MGM Resorts International reported a GAAP net loss of $285.3 million for the nine‑month period ended September 30 2025, while adjusted earnings per share rose to $0.24. Revenue for the same period increased 1.6% year‑over‑year to $4.25 billion, and the third‑quarter revenue was $4.3 billion, a 2% rise from the prior year.
The GAAP loss was driven by a $256 million goodwill impairment related to the withdrawal of the Empire City license application, plus approximately $93 million in other non‑cash write‑offs. These one‑time charges explain the negative GAAP earnings while the adjusted figures reflect ongoing operational performance.
Las Vegas Strip net revenues fell 7% year‑over‑year, a decline attributed to pricing missteps, reduced visitation from Canada and Southern California, and the impact of Spirit Airlines’ bankruptcy. CEO Bill Hornbuckle acknowledged that the company had “gotten things wrong” with pricing and value perception during the summer season.

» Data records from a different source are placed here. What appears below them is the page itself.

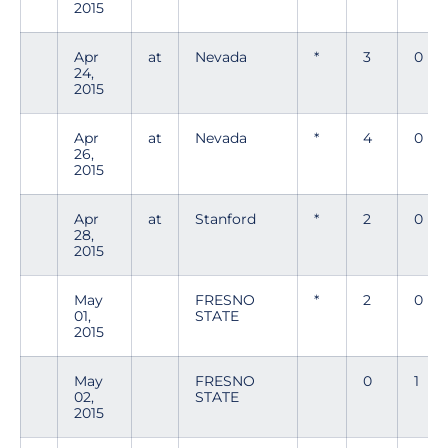
2015
Apr
at
Nevada
*
3
0
24,
2015
Apr
at
Nevada
*
4
0
26,
2015
Apr
at
Stanford
*
2
0
28,
2015
May
FRESNO
*
2
0
01,
STATE
2015
May
FRESNO
0
1
02,
STATE
2015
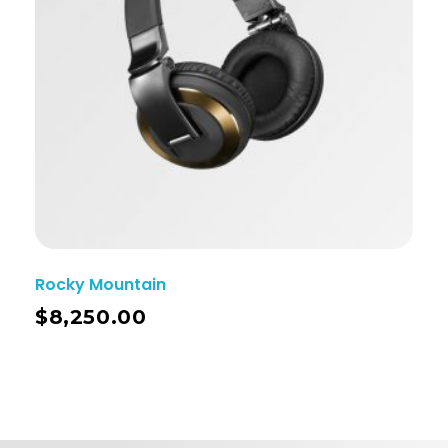
Rocky Mountain
$
8,250.00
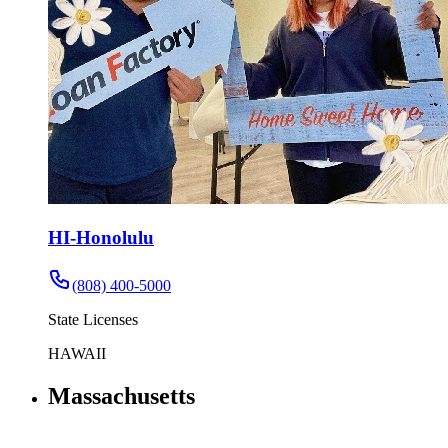
HI-Honolulu
(808) 400-5000
State Licenses
HAWAII
Massachusetts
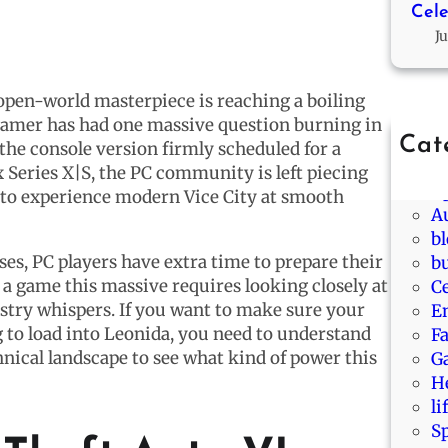
Cele
Ju
open-world masterpiece is reaching a boiling
C gamer has had one massive question burning in
Cat
he console version firmly scheduled for a
A
Series X|S, the PC community is left piecing
A
 to experience modern Vice City at smooth
A
b
ses, PC players have extra time to prepare their
b
 a game this massive requires looking closely at
Ce
stry whispers. If you want to make sure your
E
 to load into Leonida, you need to understand
F
hnical landscape to see what kind of power this
G
H
li
S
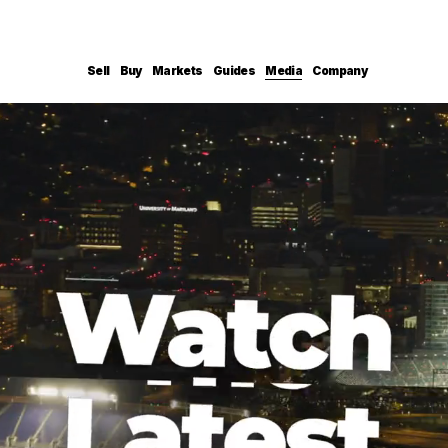
Sell
Buy
Markets
Guides
Media
Company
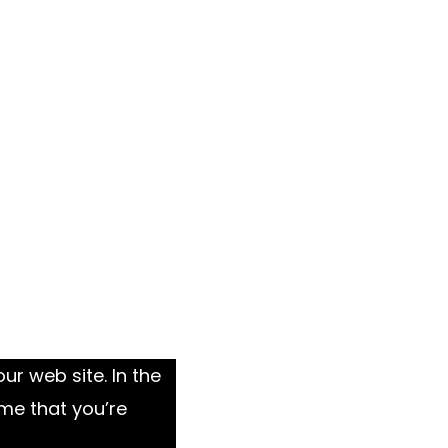
ur web site. In the
me that you’re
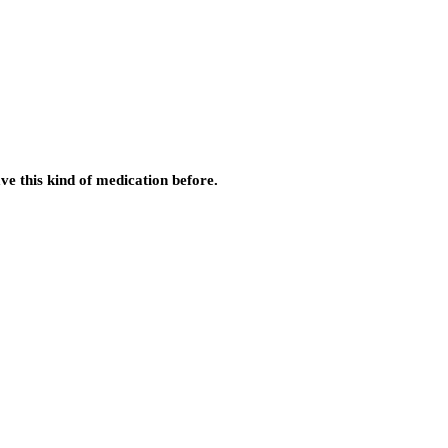
ve this kind of medication before.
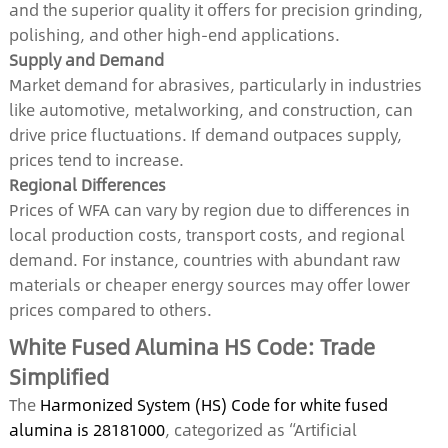
and the superior quality it offers for precision grinding,
polishing, and other high-end applications.
Supply and Demand
Market demand for abrasives, particularly in industries
like automotive, metalworking, and construction, can
drive price fluctuations. If demand outpaces supply,
prices tend to increase.
Regional Differences
Prices of WFA can vary by region due to differences in
local production costs, transport costs, and regional
demand. For instance, countries with abundant raw
materials or cheaper energy sources may offer lower
prices compared to others.
White Fused Alumina HS Code: Trade
Simplified
The
Harmonized System (HS) Code for white fused
alumina is 28181000
, categorized as “Artificial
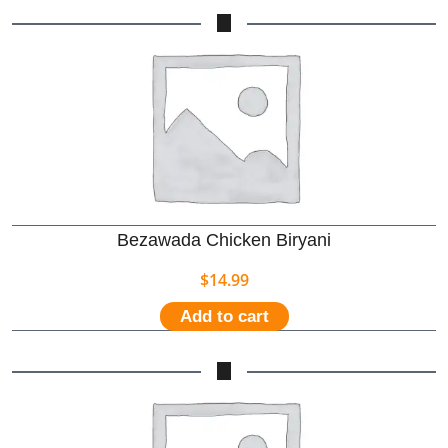
Bezawada Chicken Biryani
$
14.99
Add to cart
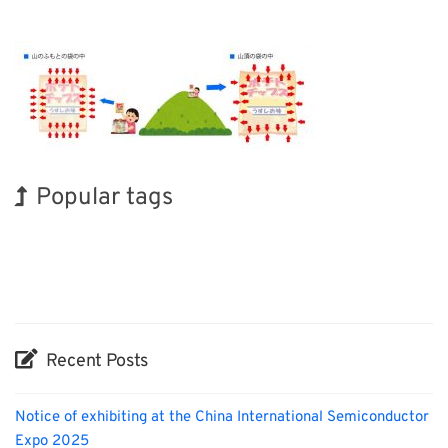
Popular tags
Holiday
INTERPHEX
Korea
Organisms
Renewables
Transport
Exhibition
BIX
Biofuel
Nanofabrication
Recent Posts
Notice of exhibiting at the China International Semiconductor
Expo 2025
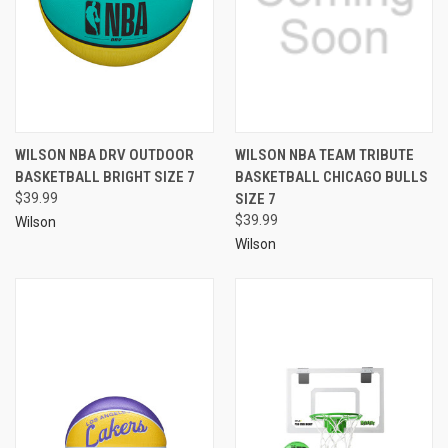
WILSON NBA DRV OUTDOOR
WILSON NBA TEAM TRIBUTE
BASKETBALL BRIGHT SIZE 7
BASKETBALL CHICAGO BULLS
$39.99
SIZE 7
$39.99
Wilson
Wilson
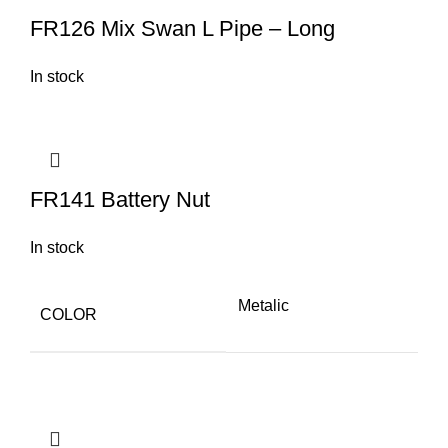
FR126 Mix Swan L Pipe – Long
In stock
FR141 Battery Nut
In stock
Metalic
COLOR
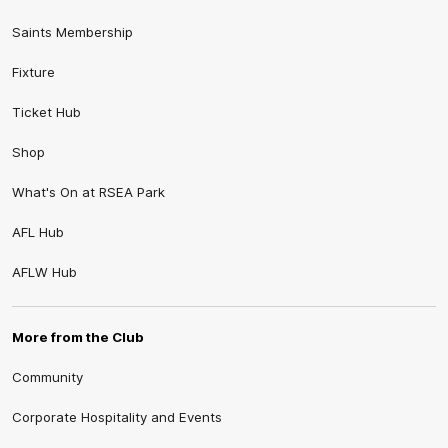
Saints Membership
Fixture
Ticket Hub
Shop
What's On at RSEA Park
AFL Hub
AFLW Hub
More from the Club
Community
Corporate Hospitality and Events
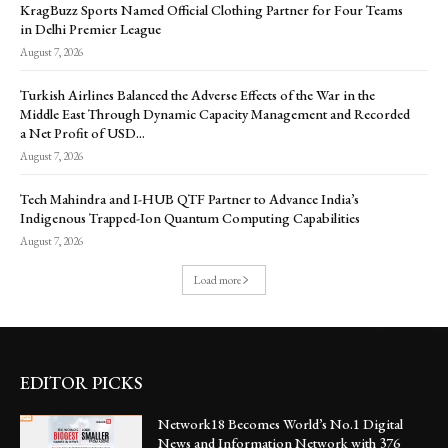
KragBuzz Sports Named Official Clothing Partner for Four Teams
in Delhi Premier League
August 7, 2026
Turkish Airlines Balanced the Adverse Effects of the War in the
Middle East Through Dynamic Capacity Management and Recorded
a Net Profit of USD...
August 7, 2026
Tech Mahindra and I-HUB QTF Partner to Advance India’s
Indigenous Trapped-Ion Quantum Computing Capabilities
August 7, 2026
Load more
EDITOR PICKS
Network18 Becomes World’s No.1 Digital
News and Information Network with 376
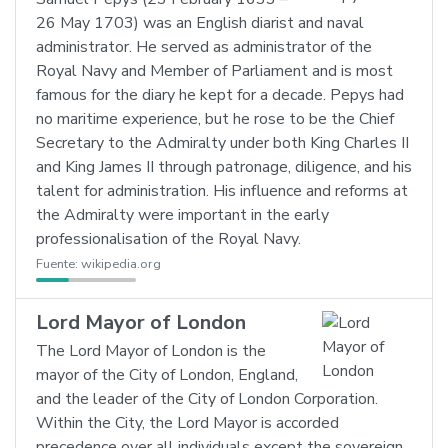
26 May 1703) was an English diarist and naval
administrator. He served as administrator of the
Royal Navy and Member of Parliament and is most
famous for the diary he kept for a decade. Pepys had
no maritime experience, but he rose to be the Chief
Secretary to the Admiralty under both King Charles II
and King James II through patronage, diligence, and his
talent for administration. His influence and reforms at
the Admiralty were important in the early
professionalisation of the Royal Navy.
Fuente:
wikipedia.org
Lord Mayor of London
The Lord Mayor of London is the
mayor of the City of London, England,
and the leader of the City of London Corporation.
Within the City, the Lord Mayor is accorded
precedence over all individuals except the sovereign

Segment performance showed MGM China revenue at $1.1 billion, up 17% year‑over‑year, while Regional Operations net revenues were slightly higher than the prior year. MGM Digital revenue grew, but its EBITDAR loss widened, reflecting continued investment in the digital platform.
BetMGM accelerated growth in Q3 and raised its full‑year guidance for the second consecutive quarter. The company will begin cash distributions to MGM Resorts in Q4, with an initial payout of at least $100 million, marking a transition from a cash drain to a cash‑generating business.
MGM Northfield Park operations were sold for $546 million, representing a 6.6× multiple on trailing‑12‑month adjusted EBITDA. The sale is part of the company’s portfolio optimization strategy to focus capital on higher‑return opportunities.
The completion of the MGM Grand room remodel was highlighted as a key factor in improving guest experience and supporting revenue growth in the Las Vegas Strip.
Management emphasized strong digital growth, acknowledged the Las Vegas pricing issues, and underscored the company’s focus on high‑return opportunities and capital allocation to optimize the portfolio.
The company expects continued improvement in Las Vegas Strip performance, anticipates BetMGM to generate cash, and will maintain its portfolio optimization and capital allocation strategy.